REQUIREMENT:
Among the records that follow, find the line with "Image resolution: width=286, height=2576." and the line with "Tags (19, 2442)". Set down those lines and all lines between them exactly, without adding anything.

DATA IN THIS EXERCISE:
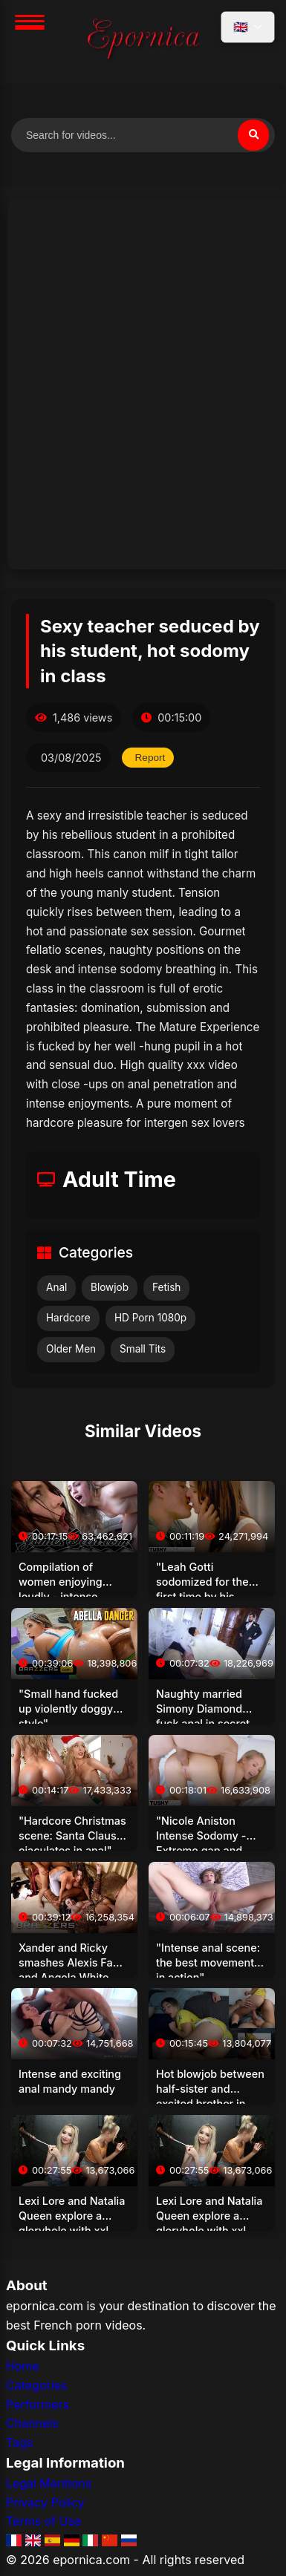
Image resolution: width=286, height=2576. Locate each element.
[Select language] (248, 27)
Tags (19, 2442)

--

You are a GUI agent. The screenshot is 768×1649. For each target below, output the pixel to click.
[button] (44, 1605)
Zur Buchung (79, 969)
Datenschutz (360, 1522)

---

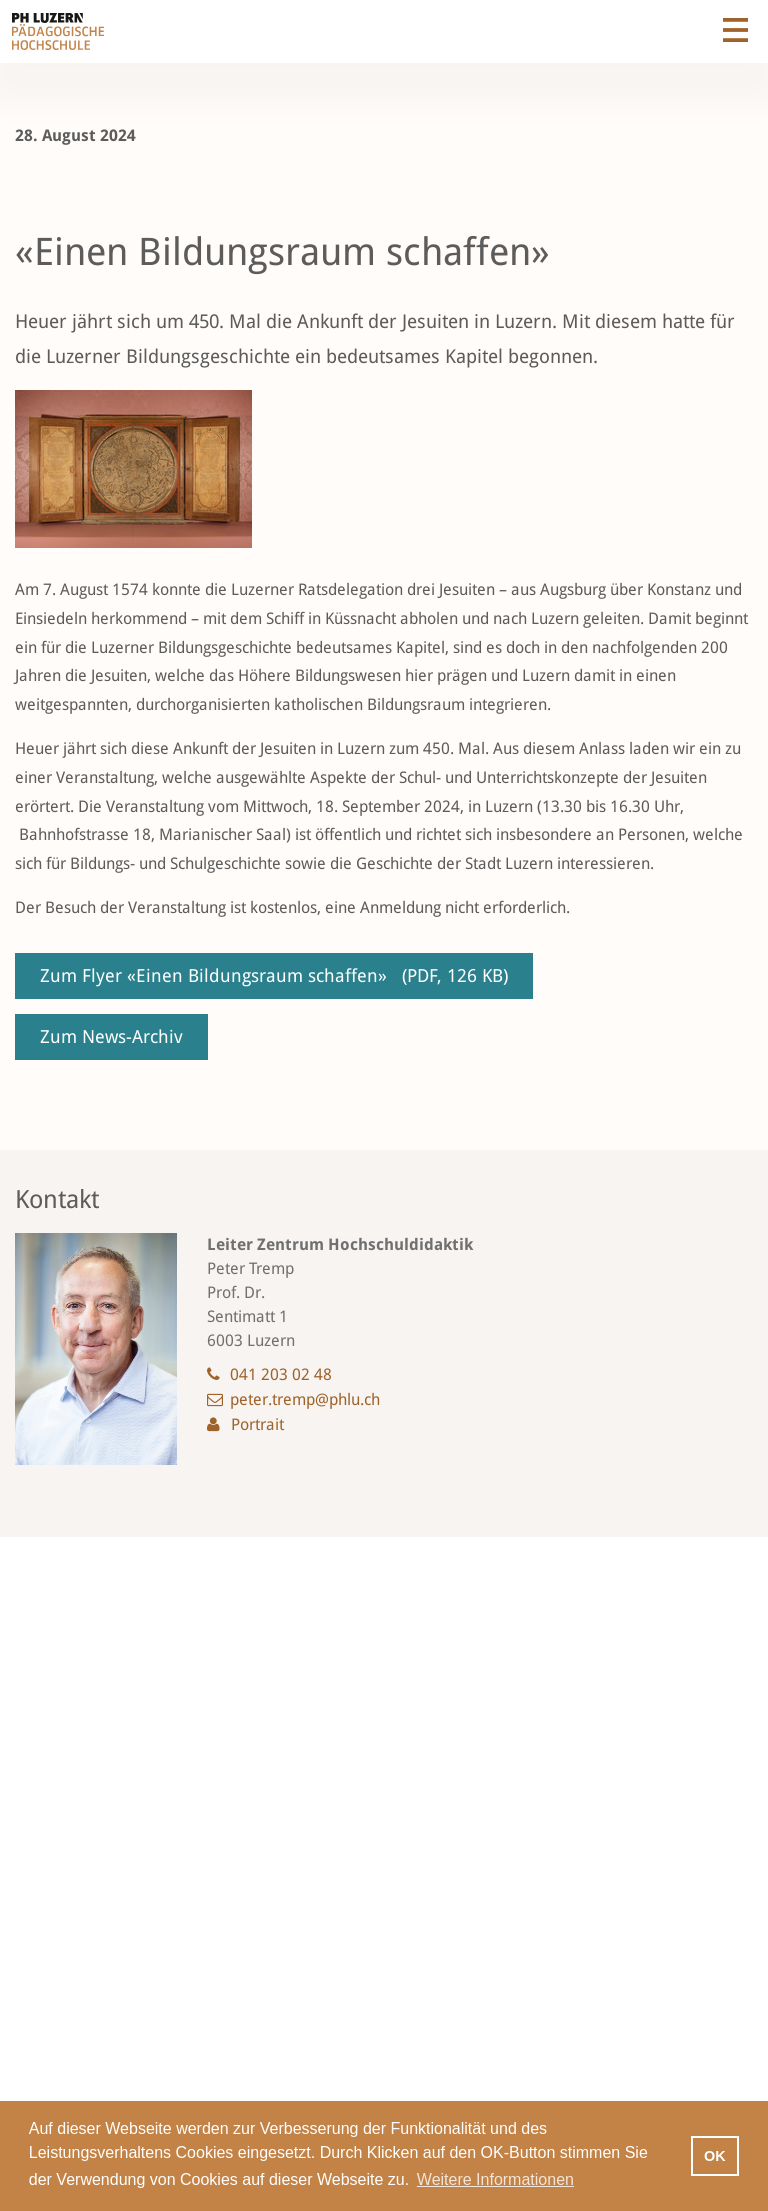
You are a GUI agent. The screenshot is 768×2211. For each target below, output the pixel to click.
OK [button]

TASK OUTPUT:
Image resolution: width=286, height=2576. Locate each element.
[Select language] (248, 27)
Tags (19, 2442)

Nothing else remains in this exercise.